The need for action became clear during the course of three round tables organized by BTE and Outdooractive. Data is required that represents both information on conservation and its legal foundations. This data must be structured in a geo-referenced form, compiled in a machine-readable manner, digitized and processed. This Open Data this could then be made available across all internet portals as a means of distributing it to users.

The task of making all this digital information available in the future will be taken over by our non-profit association. The aim is to create common standards whilst establishing partnerships with DMOs and protected areas to compile the urgently needed data. A full-time position was created for this purpose from 01.05.2020. The association is to be financed through membership fees, donations and funding, with Outdooractive also donating 1% of its earnings from its Pro / Pro+ memberships. Additional sponsorship should be created through participation in the „One Percent for the Planet“ initiative.
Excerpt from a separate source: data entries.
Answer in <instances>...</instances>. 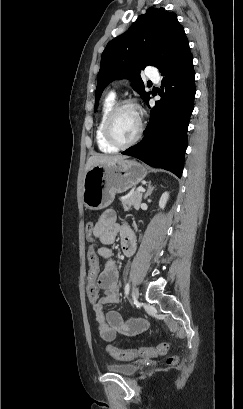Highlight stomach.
<instances>
[{"mask_svg": "<svg viewBox=\"0 0 243 409\" xmlns=\"http://www.w3.org/2000/svg\"><path fill=\"white\" fill-rule=\"evenodd\" d=\"M147 169L135 160L123 159L111 165H96L85 172L82 201L90 210L108 207L115 195L139 184Z\"/></svg>", "mask_w": 243, "mask_h": 409, "instance_id": "obj_1", "label": "stomach"}]
</instances>
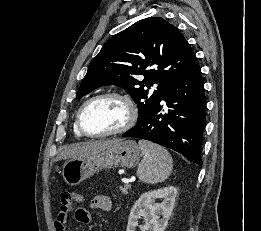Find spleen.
<instances>
[{
  "label": "spleen",
  "mask_w": 261,
  "mask_h": 231,
  "mask_svg": "<svg viewBox=\"0 0 261 231\" xmlns=\"http://www.w3.org/2000/svg\"><path fill=\"white\" fill-rule=\"evenodd\" d=\"M138 144L143 155L137 169L139 179L147 184L165 181L173 168V159L169 152L149 141L139 140Z\"/></svg>",
  "instance_id": "obj_1"
}]
</instances>
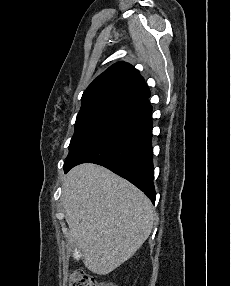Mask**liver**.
I'll use <instances>...</instances> for the list:
<instances>
[{"mask_svg":"<svg viewBox=\"0 0 231 286\" xmlns=\"http://www.w3.org/2000/svg\"><path fill=\"white\" fill-rule=\"evenodd\" d=\"M62 203L83 263L98 275L130 259L152 231L154 208L148 197L99 165L81 164L68 172Z\"/></svg>","mask_w":231,"mask_h":286,"instance_id":"liver-1","label":"liver"}]
</instances>
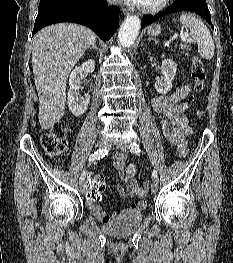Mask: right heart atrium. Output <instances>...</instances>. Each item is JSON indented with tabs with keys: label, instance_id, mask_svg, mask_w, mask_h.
<instances>
[{
	"label": "right heart atrium",
	"instance_id": "obj_1",
	"mask_svg": "<svg viewBox=\"0 0 233 263\" xmlns=\"http://www.w3.org/2000/svg\"><path fill=\"white\" fill-rule=\"evenodd\" d=\"M108 1L114 4L118 2V0H108Z\"/></svg>",
	"mask_w": 233,
	"mask_h": 263
}]
</instances>
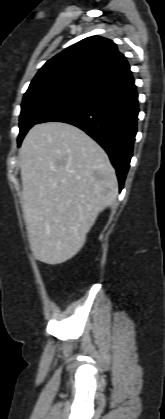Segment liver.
Masks as SVG:
<instances>
[{
  "mask_svg": "<svg viewBox=\"0 0 165 419\" xmlns=\"http://www.w3.org/2000/svg\"><path fill=\"white\" fill-rule=\"evenodd\" d=\"M22 210L33 256L61 264L83 247L98 215L118 194L106 152L62 122L33 126L21 145Z\"/></svg>",
  "mask_w": 165,
  "mask_h": 419,
  "instance_id": "obj_1",
  "label": "liver"
}]
</instances>
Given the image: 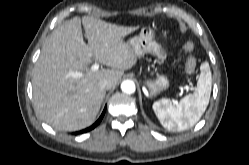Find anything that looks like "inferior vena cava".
<instances>
[{
	"mask_svg": "<svg viewBox=\"0 0 249 165\" xmlns=\"http://www.w3.org/2000/svg\"><path fill=\"white\" fill-rule=\"evenodd\" d=\"M100 87L104 90H109L112 88V83H111V81L105 79V80L101 81Z\"/></svg>",
	"mask_w": 249,
	"mask_h": 165,
	"instance_id": "602c4592",
	"label": "inferior vena cava"
}]
</instances>
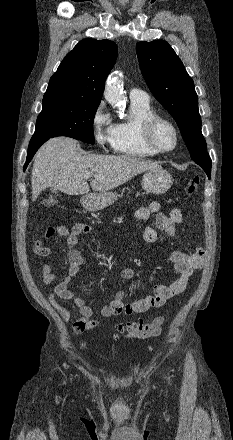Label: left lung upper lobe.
Wrapping results in <instances>:
<instances>
[{
	"instance_id": "left-lung-upper-lobe-1",
	"label": "left lung upper lobe",
	"mask_w": 233,
	"mask_h": 440,
	"mask_svg": "<svg viewBox=\"0 0 233 440\" xmlns=\"http://www.w3.org/2000/svg\"><path fill=\"white\" fill-rule=\"evenodd\" d=\"M136 52L150 91L177 122L192 160H209L201 132L198 97L180 58L163 40L139 42Z\"/></svg>"
}]
</instances>
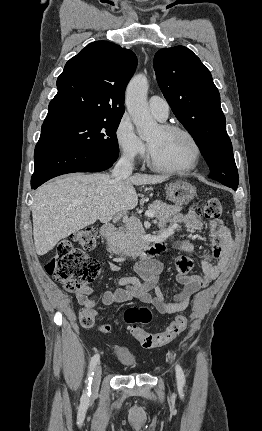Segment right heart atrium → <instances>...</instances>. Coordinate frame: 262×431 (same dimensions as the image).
<instances>
[{"label": "right heart atrium", "instance_id": "right-heart-atrium-1", "mask_svg": "<svg viewBox=\"0 0 262 431\" xmlns=\"http://www.w3.org/2000/svg\"><path fill=\"white\" fill-rule=\"evenodd\" d=\"M115 138L121 154L128 160L141 159L146 153V145L137 135L131 120L123 116L116 127Z\"/></svg>", "mask_w": 262, "mask_h": 431}]
</instances>
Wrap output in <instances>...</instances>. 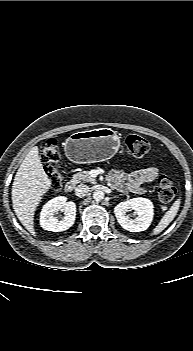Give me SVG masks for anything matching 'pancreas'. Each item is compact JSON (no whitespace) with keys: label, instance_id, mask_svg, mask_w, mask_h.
Returning a JSON list of instances; mask_svg holds the SVG:
<instances>
[{"label":"pancreas","instance_id":"pancreas-1","mask_svg":"<svg viewBox=\"0 0 193 351\" xmlns=\"http://www.w3.org/2000/svg\"><path fill=\"white\" fill-rule=\"evenodd\" d=\"M81 182L94 183L95 178L90 176L89 171H82V172H78V173L74 174L72 177L71 183L73 185H76V184L81 183Z\"/></svg>","mask_w":193,"mask_h":351}]
</instances>
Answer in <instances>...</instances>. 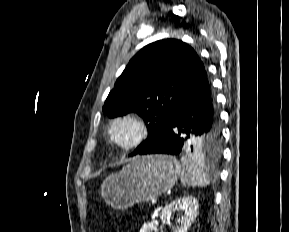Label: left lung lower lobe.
Returning <instances> with one entry per match:
<instances>
[{
  "label": "left lung lower lobe",
  "mask_w": 289,
  "mask_h": 232,
  "mask_svg": "<svg viewBox=\"0 0 289 232\" xmlns=\"http://www.w3.org/2000/svg\"><path fill=\"white\" fill-rule=\"evenodd\" d=\"M220 130L214 96L205 69L196 77L176 105L166 129L136 154L192 152L197 140L216 138Z\"/></svg>",
  "instance_id": "obj_1"
}]
</instances>
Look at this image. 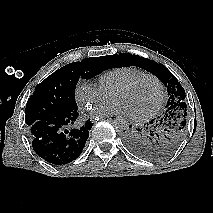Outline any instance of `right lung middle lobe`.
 Listing matches in <instances>:
<instances>
[{"label": "right lung middle lobe", "mask_w": 213, "mask_h": 213, "mask_svg": "<svg viewBox=\"0 0 213 213\" xmlns=\"http://www.w3.org/2000/svg\"><path fill=\"white\" fill-rule=\"evenodd\" d=\"M110 68L107 57L83 59L70 63L48 76L35 88L25 109L28 128L39 120L77 111L75 88L79 79L91 78Z\"/></svg>", "instance_id": "right-lung-middle-lobe-1"}]
</instances>
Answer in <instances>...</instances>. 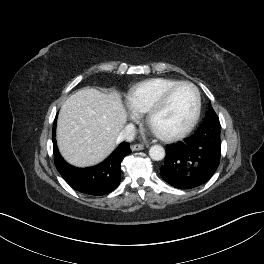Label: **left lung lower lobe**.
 Here are the masks:
<instances>
[{"label":"left lung lower lobe","mask_w":264,"mask_h":264,"mask_svg":"<svg viewBox=\"0 0 264 264\" xmlns=\"http://www.w3.org/2000/svg\"><path fill=\"white\" fill-rule=\"evenodd\" d=\"M221 155L220 126L202 123L183 142L168 145L163 179L179 189H191L207 182L218 168Z\"/></svg>","instance_id":"obj_1"}]
</instances>
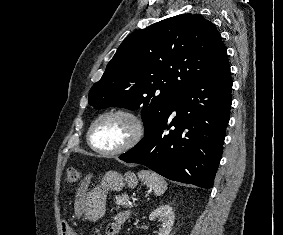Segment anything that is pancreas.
Listing matches in <instances>:
<instances>
[{"label": "pancreas", "instance_id": "pancreas-1", "mask_svg": "<svg viewBox=\"0 0 283 235\" xmlns=\"http://www.w3.org/2000/svg\"><path fill=\"white\" fill-rule=\"evenodd\" d=\"M115 203L126 208L133 207V205L129 203V197L127 194L115 196Z\"/></svg>", "mask_w": 283, "mask_h": 235}]
</instances>
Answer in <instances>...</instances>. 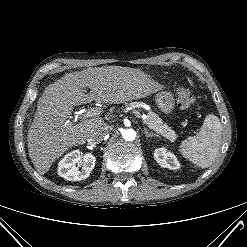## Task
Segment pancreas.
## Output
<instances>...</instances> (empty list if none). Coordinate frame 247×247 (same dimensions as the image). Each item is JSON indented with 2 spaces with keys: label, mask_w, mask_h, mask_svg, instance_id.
Instances as JSON below:
<instances>
[{
  "label": "pancreas",
  "mask_w": 247,
  "mask_h": 247,
  "mask_svg": "<svg viewBox=\"0 0 247 247\" xmlns=\"http://www.w3.org/2000/svg\"><path fill=\"white\" fill-rule=\"evenodd\" d=\"M143 122L159 136L166 138L167 140L174 142L177 139V135L162 119L153 111H149Z\"/></svg>",
  "instance_id": "cf45deb5"
}]
</instances>
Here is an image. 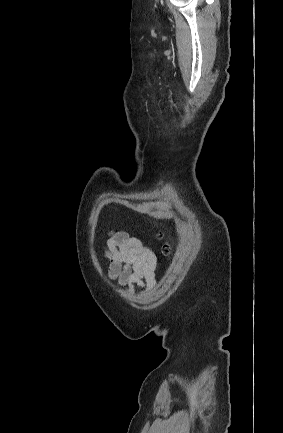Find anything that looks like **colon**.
I'll list each match as a JSON object with an SVG mask.
<instances>
[{
	"mask_svg": "<svg viewBox=\"0 0 283 433\" xmlns=\"http://www.w3.org/2000/svg\"><path fill=\"white\" fill-rule=\"evenodd\" d=\"M157 237L161 239L162 238V234L158 233ZM170 251H171L170 244L168 242H164L163 245H162V253L165 254V255H167V254L170 253Z\"/></svg>",
	"mask_w": 283,
	"mask_h": 433,
	"instance_id": "obj_1",
	"label": "colon"
}]
</instances>
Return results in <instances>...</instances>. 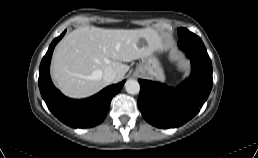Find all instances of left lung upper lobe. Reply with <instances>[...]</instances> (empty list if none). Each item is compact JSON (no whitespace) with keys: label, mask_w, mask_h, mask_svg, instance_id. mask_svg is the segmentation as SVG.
Listing matches in <instances>:
<instances>
[{"label":"left lung upper lobe","mask_w":258,"mask_h":158,"mask_svg":"<svg viewBox=\"0 0 258 158\" xmlns=\"http://www.w3.org/2000/svg\"><path fill=\"white\" fill-rule=\"evenodd\" d=\"M187 31H189V30H187L186 28H179L178 29L179 37L185 35L187 33Z\"/></svg>","instance_id":"1"}]
</instances>
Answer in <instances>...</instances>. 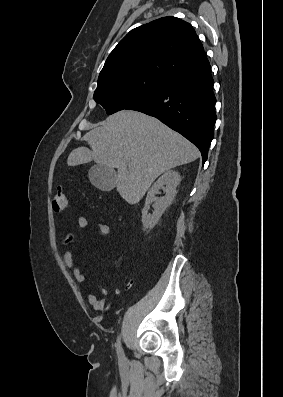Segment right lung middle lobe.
<instances>
[{"mask_svg": "<svg viewBox=\"0 0 283 397\" xmlns=\"http://www.w3.org/2000/svg\"><path fill=\"white\" fill-rule=\"evenodd\" d=\"M166 82L158 77L140 74L112 77L98 81L93 98L110 115L140 101Z\"/></svg>", "mask_w": 283, "mask_h": 397, "instance_id": "1", "label": "right lung middle lobe"}]
</instances>
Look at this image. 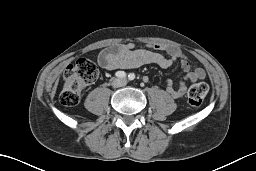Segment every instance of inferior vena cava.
Instances as JSON below:
<instances>
[{"label": "inferior vena cava", "mask_w": 256, "mask_h": 171, "mask_svg": "<svg viewBox=\"0 0 256 171\" xmlns=\"http://www.w3.org/2000/svg\"><path fill=\"white\" fill-rule=\"evenodd\" d=\"M127 81L125 79H117L114 83V87H122L125 86Z\"/></svg>", "instance_id": "obj_1"}]
</instances>
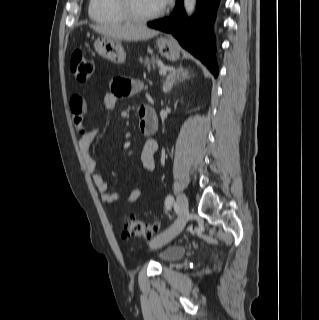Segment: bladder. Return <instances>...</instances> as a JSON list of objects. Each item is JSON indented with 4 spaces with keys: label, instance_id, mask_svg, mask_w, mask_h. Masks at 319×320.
<instances>
[{
    "label": "bladder",
    "instance_id": "bladder-1",
    "mask_svg": "<svg viewBox=\"0 0 319 320\" xmlns=\"http://www.w3.org/2000/svg\"><path fill=\"white\" fill-rule=\"evenodd\" d=\"M149 249H146V253ZM185 253V248L182 246H166L161 248L156 257L161 263H171L180 259Z\"/></svg>",
    "mask_w": 319,
    "mask_h": 320
}]
</instances>
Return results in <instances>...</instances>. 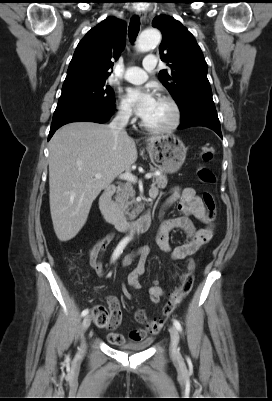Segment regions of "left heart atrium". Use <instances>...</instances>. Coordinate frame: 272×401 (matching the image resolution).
<instances>
[{"mask_svg":"<svg viewBox=\"0 0 272 401\" xmlns=\"http://www.w3.org/2000/svg\"><path fill=\"white\" fill-rule=\"evenodd\" d=\"M123 99L143 119L153 107L156 96L151 87L145 86L128 88Z\"/></svg>","mask_w":272,"mask_h":401,"instance_id":"1","label":"left heart atrium"}]
</instances>
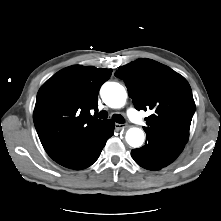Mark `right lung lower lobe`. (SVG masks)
<instances>
[{
    "label": "right lung lower lobe",
    "mask_w": 221,
    "mask_h": 221,
    "mask_svg": "<svg viewBox=\"0 0 221 221\" xmlns=\"http://www.w3.org/2000/svg\"><path fill=\"white\" fill-rule=\"evenodd\" d=\"M114 123L105 120L93 133L56 160L64 167L81 170L91 166L100 156L106 141L113 135Z\"/></svg>",
    "instance_id": "obj_1"
}]
</instances>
The five key aims of the organisation are

1. Examine Regulatory Frameworks:

Which framework is created by the EU, the national government and the federal states?

  • What are the differences between administrative units?
  • How is legislation organised?

2. Define a Format:

Development of a harmonised format for the rules/ terms of use for natural and semi-natural areas.

  • How should the data be structured?
  • How detailed should the data be?
  • The first regulations and laws will be collected and structured

3. Producing Data:

Creation of a freely usable dataset for the rules/terms of use for nature and nature-related areas

  • How can the data best be compiled and managed in the future?
  • What are the user requirements?

4. Data Distribution

Provide free to use data and ensure that it is published on the „right“ channels.

  • Which format?
  • Which interfaces?
  • Type of documentation
  • How do we motivate popular platforms to use the data set?

5. Educate the Public:

Informing experts and the public press about our standard, the problems we solve, the data provided and its possible uses.

We would like to:

  • Identify the specific problems experienced locally/regionally
  • Find and present solutions together with all stakeholders
  • Present our work and contribution
  • Explain its benefits and applications

The first model regions

„The pressure of tourism on our natural and cultivated landscape has intensified in recent years. We see a large part of the future of visitor management in the digital domain. In addition to the rangers‘ work in the field, they are also on the Internet as „digital rangers“. Publishing information on protected areas in all of the tour portals would be a great help for us!“

„Many people come to the Bavarian Forest National Park to discover wild nature. However, rules for visitors are needed to ensure the harmonious coexistence of recreational use and effective nature conservation. These rules must be distributed through various channels and digital media play an important role nowadays. The digitalization of rules, regulations, decrees and their distribution as open data is important to reach as many visitors as possible and to raise awareness for the special characteristics of the national park“.

With 3 million visitors per year, the Sächsische Schweiz National Park is one of the large-scale protected areas in Germany with the highest visitor pressure.

Only when all guests are informed about and follow the regulations can we continue to fulfill the protective purpose of the national park, „Let nature be nature“ and preserve the beauty of our unique rocky landscape with its unique flora and fauna for future generations.